Assignment: Pandas Fundamentals with Earthquake Data#

In this assignment, we will review pandas fundamentals, such as how to

  • Open csv files

  • Manipulate dataframe indexes

  • Parse date columns

  • Examine basic dataframe statistics

  • Manipulate text columns and extract values

  • Plot dataframe contents using

    • Bar charts

    • Histograms

    • Scatter plots

First, import Numpy, Pandas and Matplotlib and set the display options.

Data for this assignment in .csv format downloaded from the USGS Earthquakes Database is available at:

http://www.ldeo.columbia.edu/~rpa/usgs_earthquakes_2014.csv

You don’t need to download this file. You can open it directly with Pandas.

1) Use Pandas’ read_csv function directly on this URL to open it as a DataFrame#

(Don’t use any special options). Display the first few rows and the DataFrame info.

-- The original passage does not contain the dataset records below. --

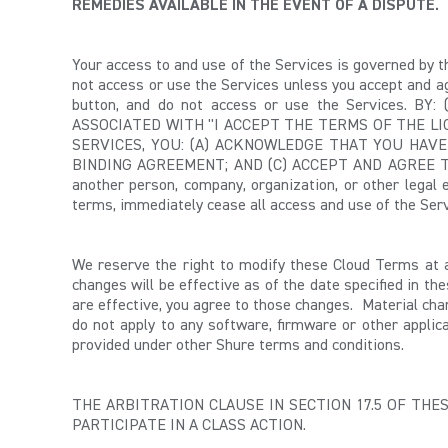
REMEDIES AVAILABLE IN THE EVENT OF A DISPUTE.
Your access to and use of the Services is governed by 
not access or use the Services unless you accept and ag
button, and do not access or use the Services. 
ASSOCIATED WITH "I ACCEPT THE TERMS OF THE LI
SERVICES, YOU: (A) ACKNOWLEDGE THAT YOU HAV
BINDING AGREEMENT; AND (C) ACCEPT AND AGREE TO 
another person, company, organization, or other legal 
terms, immediately cease all access and use of the Serv
We reserve the right to modify these Cloud Terms at 
changes will be effective as of the date specified in th
are effective, you agree to those changes. Material cha
do not apply to any software, firmware or other applica
provided under other Shure terms and conditions.
THE ARBITRATION CLAUSE IN SECTION 17.5 OF TH
PARTICIPATE IN A CLASS ACTION.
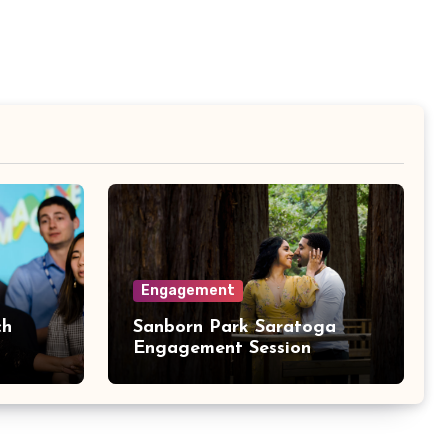
Engagement
ch
Sanborn Park Saratoga
Engagement Session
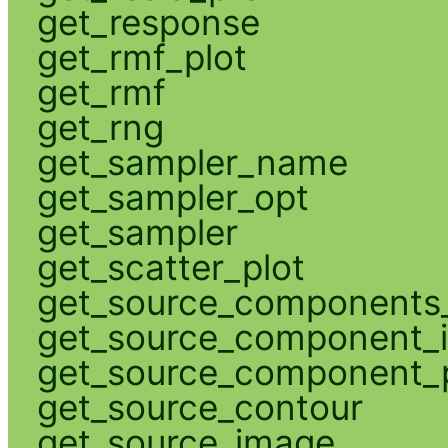
get_response
get_rmf_plot
get_rmf
get_rng
get_sampler_name
get_sampler_opt
get_sampler
get_scatter_plot
get_source_components_
get_source_component_
get_source_component_p
get_source_contour
get_source_image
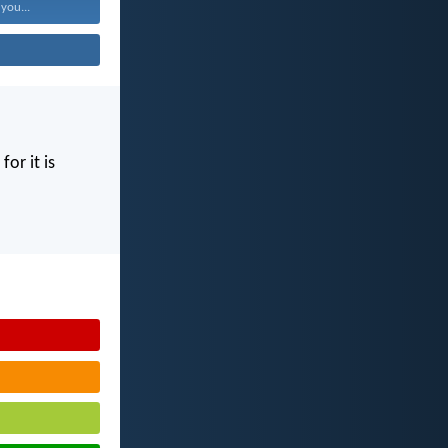
 you...
for it is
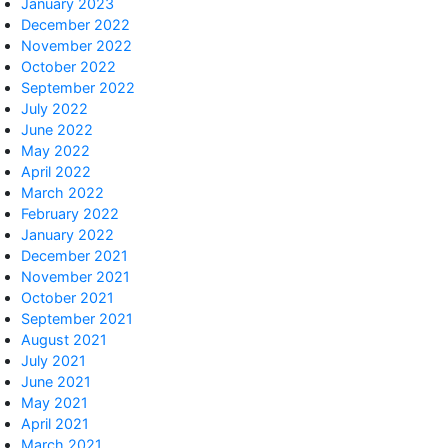
January 2023
December 2022
November 2022
October 2022
September 2022
July 2022
June 2022
May 2022
April 2022
March 2022
February 2022
January 2022
December 2021
November 2021
October 2021
September 2021
August 2021
July 2021
June 2021
May 2021
April 2021
March 2021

You should have seen that the dates were not automatically parsed into datetime types.

2) Re-read the data in such a way that all date columns are identified as dates and the earthquake ID is used as the index#

Verify that this worked using the head and info functions.

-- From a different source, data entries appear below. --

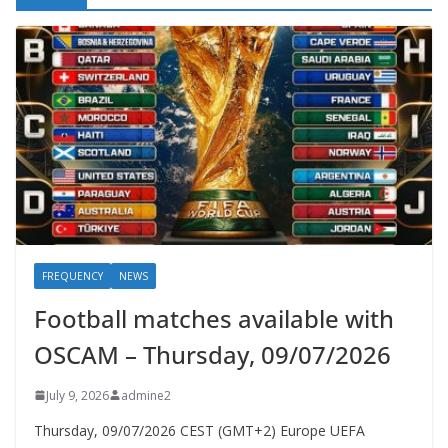
FREQUENCY
NEWS
Football matches available with
OSCAM – Thursday, 09/07/2026
July 9, 2026
admine2
Thursday, 09/07/2026 CEST (GMT+2)​ Europe UEFA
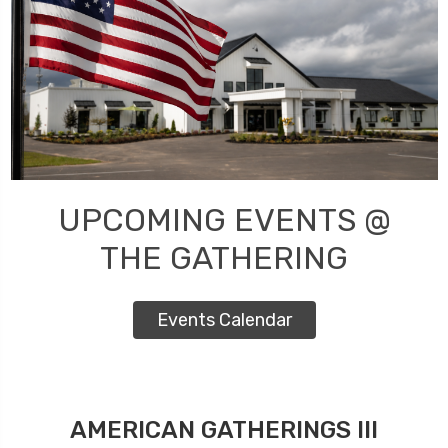
UPCOMING EVENTS @
THE GATHERING
Events Calendar
AMERICAN GATHERINGS III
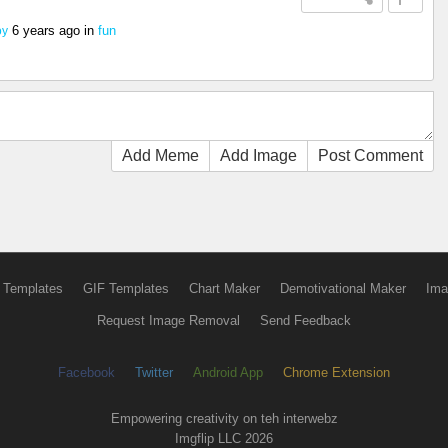
6 years ago
in
fun
oy
Add Meme
Add Image
Post Comment
 Templates
GIF Templates
Chart Maker
Demotivational Maker
Ima
Request Image Removal
Send Feedback
Facebook
Twitter
Android App
Chrome Extension
Empowering creativity on teh interwebz
Imgflip LLC 2026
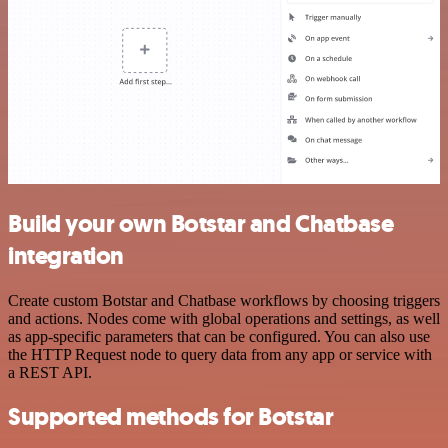
Build your own Botstar and Chatbase
integration
Create custom Botstar and Chatbase workflows by choosing triggers
and actions. Nodes come with global operations and settings, as well
as app-specific parameters that can be configured. You can also use
the HTTP Request node to query data from any app or service with
a REST API.
Supported methods for Botstar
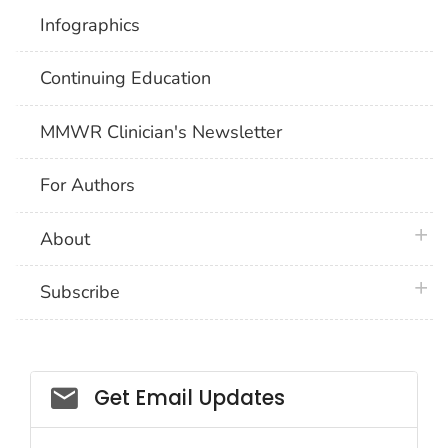
Infographics
Continuing Education
MMWR Clinician's Newsletter
For Authors
plus 
About
plus 
Subscribe
Email_03
Get Email Updates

3) Use describe to get the basic statistics of all the columns#

Note the highest and lowest magnitude of earthquakes in the databse.

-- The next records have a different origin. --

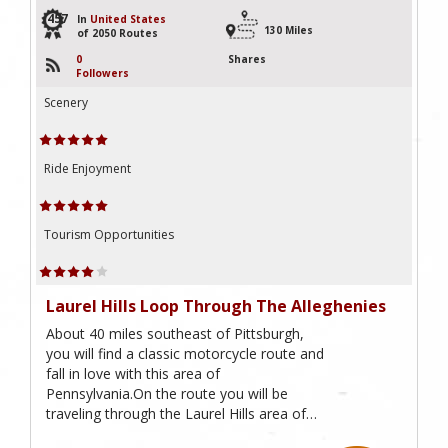
457
In
United States
130 Miles
of 2050 Routes
0
Shares
Followers
Scenery
Ride Enjoyment
Tourism Opportunities
Laurel Hills Loop Through The Alleghenies
About 40 miles southeast of Pittsburgh,
you will find a classic motorcycle route and
fall in love with this area of
Pennsylvania.On the route you will be
traveling through the Laurel Hills area of…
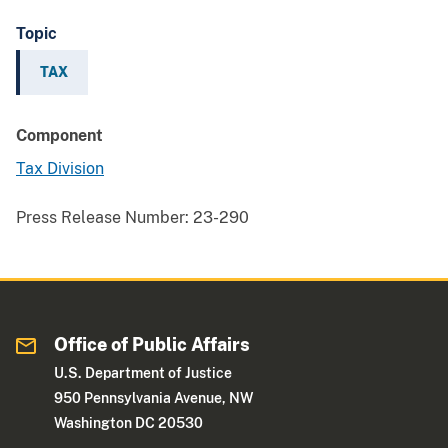
Topic
TAX
Component
Tax Division
Press Release Number:
23-290
Office of Public Affairs
U.S. Department of Justice
950 Pennsylvania Avenue, NW
Washington DC 20530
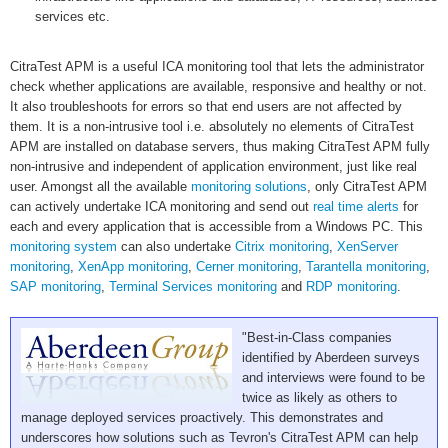
services etc.
CitraTest APM is a useful ICA monitoring tool that lets the administrator
check whether applications are available, responsive and healthy or not.
It also troubleshoots for errors so that end users are not affected by
them. It is a non-intrusive tool i.e. absolutely no elements of CitraTest
APM are installed on database servers, thus making CitraTest APM fully
non-intrusive and independent of application environment, just like real
user. Amongst all the available
monitoring solutions
, only CitraTest APM
can actively undertake ICA monitoring and send out
real time alerts
for
each and every application that is accessible from a Windows PC. This
monitoring system
can also undertake
Citrix monitoring
,
XenServer
monitoring
,
XenApp monitoring
,
Cerner monitoring
,
Tarantella monitoring
,
SAP monitoring
,
Terminal Services monitoring
and
RDP monitoring
.
"Best-in-Class companies
identified by Aberdeen surveys
and interviews were found to be
twice as likely as others to
manage deployed services proactively. This demonstrates and
underscores how solutions such as Tevron's CitraTest APM can help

4) Use nlargest to get the top 20 earthquakes by magnitude#

https://pandas.pydata.org/pandas-docs/stable/generated/pandas.Series.nlargest.html

Examine the structure of the place column. The state / country information seems to be in there. How would you get it out?

5) Extract the state or country using Pandas text data functions#

Add it as a new column to the dataframe called country. Note that some of the “countries” are actually U.S. states.

6) Display each unique value from the new column#

https://pandas.pydata.org/pandas-docs/stable/generated/pandas.Series.unique.html

7) Create a filtered dataset that only has earthquakes of magnitude 4 or larger and#

8) Using the filtered dataset (magnitude > 4), count the number of earthquakes in each country/state. Make a bar chart of this number for the top 5 locations with the most earthquakes#

Location name on the x axis, Earthquake count on the y axis

9) Make a histogram the distribution of the Earthquake magnitudes#

https://pandas.pydata.org/pandas-docs/version/0.23/generated/pandas.DataFrame.hist.html https://matplotlib.org/api/_as_gen/matplotlib.pyplot.hist.html

Do one subplot for the filtered and one for the unfiltered dataset. Use a Logarithmic scale. What sort of relationship do you see?

11) Visualize the locations of earthquakes by making a scatterplot of their latitude and longitude#

Use a two-column subplot with both the filtered and unfiltered datasets. Color the points by magnitude. Make it pretty

What difference do you note between the filtered and unfiltered datasets?